In ancient Rome, tight support garments known as mamillare or fascia were worn for functional rather than aesthetic purposes, mainly to make women’s busts appear smaller.
Come middle age, loose undergarments such as a chemise were worn by both genders to absorb any sweat and body oils, preventing their outerwear from getting stained.
Its Chinese counterpart with the same purpose, a du dou, was first fashionable among the upper classes in the Ming Dynasty. Towards the end of 1500’s, petticoats were worn under a dress to enhance the appearance of a tiny waist.
Corsets did not start out as most of us remember. In the 1820s, long-line corsets were popular due to how they complemented their column dresses.
Long-line corsets did not only give the women an appearance of a tiny waist – they extended to their hips and upper thighs as well!
In this era, corsets were worn to help women create an hourglass figure, with the appearance of a tiny waist obtained by wearing steel corsets or whale-bone corsets. It sure doesn’t sound comfortable!
By the 1890s, frilly bloomers became a comfortable clothing option - a baggy pair of pants worn mostly by radical women.
Pantalets with lace hems were also featured in this era, with an
appearance similar to bloomers. These pants, however, served to cover up a lady’s ankles.
The first bra was invented by Caresse Crosby, otherwise known as Mary Phelps Jacobs, merely by sewing two handkerchiefs together with a ribbon tie. Underwired bras were introduced in early 1930s, but did not gain popularity due to WWII’s aftermath which included some metal shortage.

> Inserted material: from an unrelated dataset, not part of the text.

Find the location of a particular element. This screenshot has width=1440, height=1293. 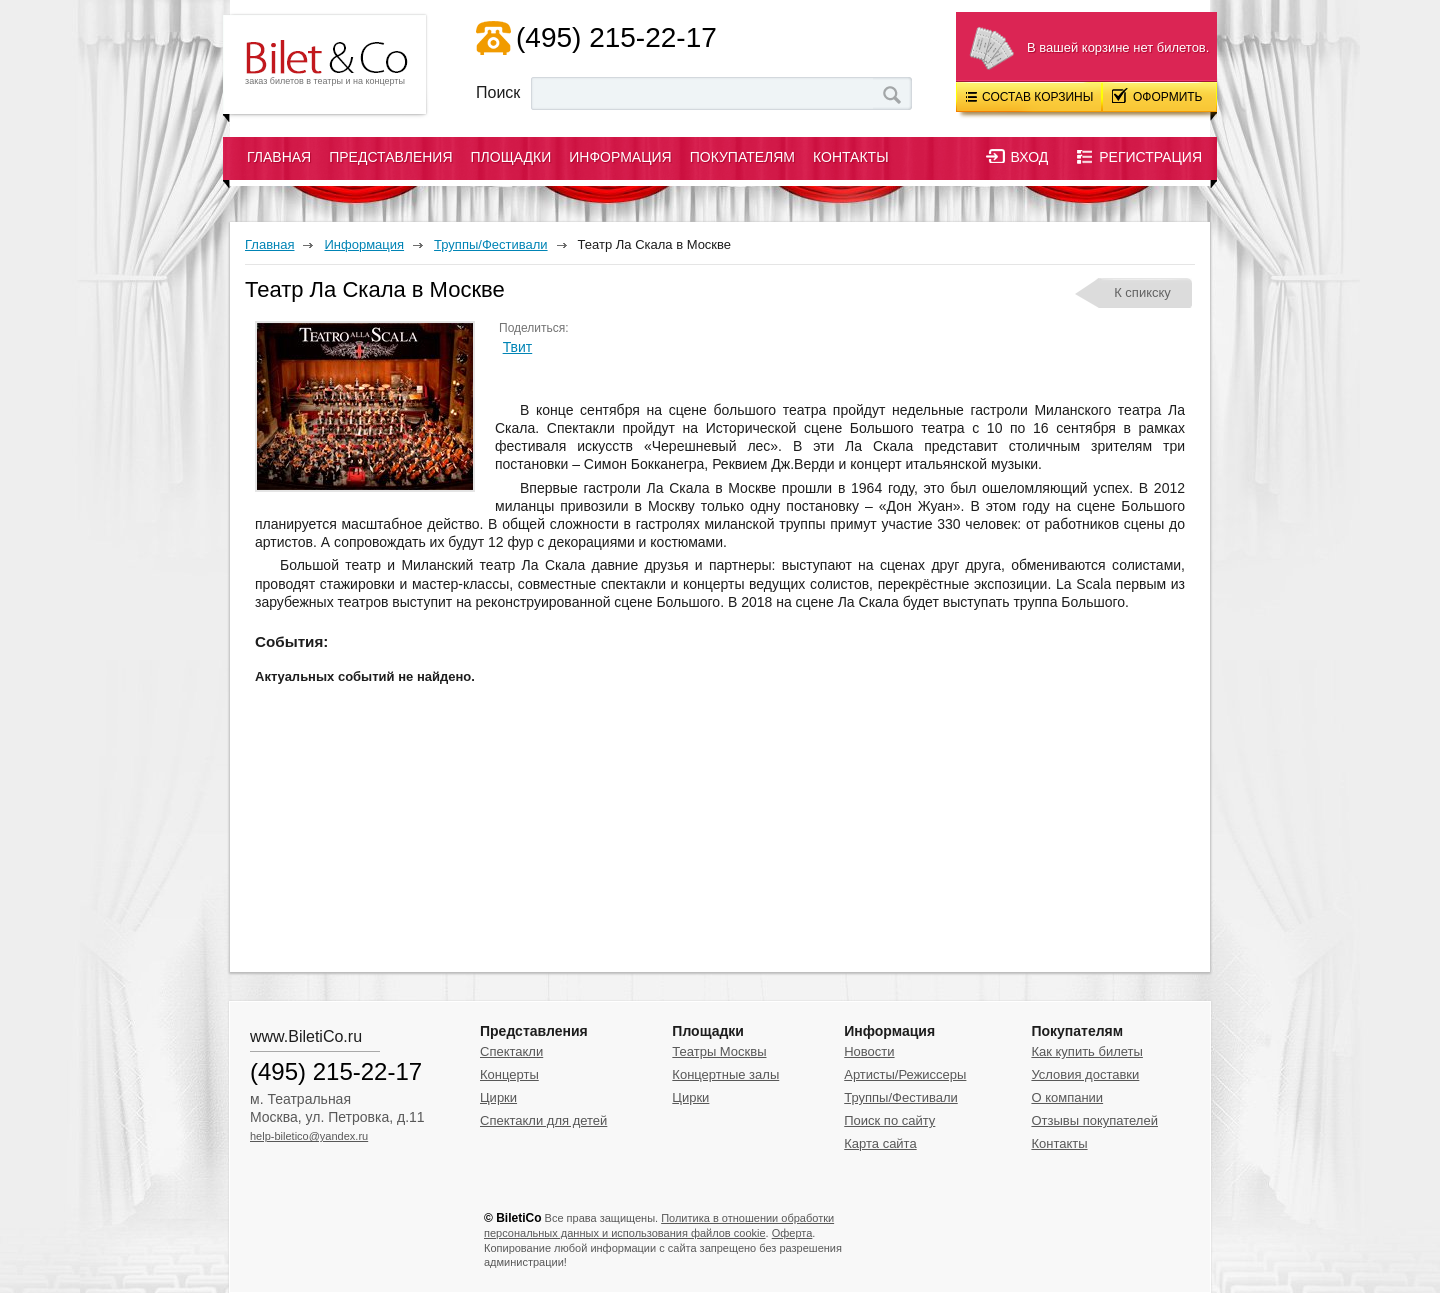 Концертные залы is located at coordinates (725, 1074).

By 1946, underwired bras started becoming more popular for the support they provided. Barely a year later, push-up bras were invented to give women the appearance of bigger busts.

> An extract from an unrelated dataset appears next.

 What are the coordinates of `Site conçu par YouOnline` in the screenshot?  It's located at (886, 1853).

Around the same time, more comfortable undergarments such as slips - similar to the modern era nightgowns, gained popularity as did girdles.
The first girdles were made from rubber, which was not exactly a breathable material.
By the 1950’s, undergarments’ had evolved to include garter belts and stockings. Typically, the stockings were about knee-high and connected to the hose all the way at the waist with an embroidered ribbon.
Soon, bikini briefs came along as women became more open to their sexuality and wanted
more comfortable undergarment options.
Brazil released thongs in the 1980’s to help women hide their panty lines when wearing tight clothes. These undergarments came in various colours and fabrics.
Today, some of the historical undergarment pieces are still worn as fashion statements, or
adapted to a modern, more comfortable fit with different materials and cuttings.
The changes in these lingerie styles also brought upon the world a positive difference - an open mindset to
how a woman’s body shape may vary.
For example, lingerie is made to fit plus-sized models with additional support and straps. There’s no telling how the world of undergarments might evolve next.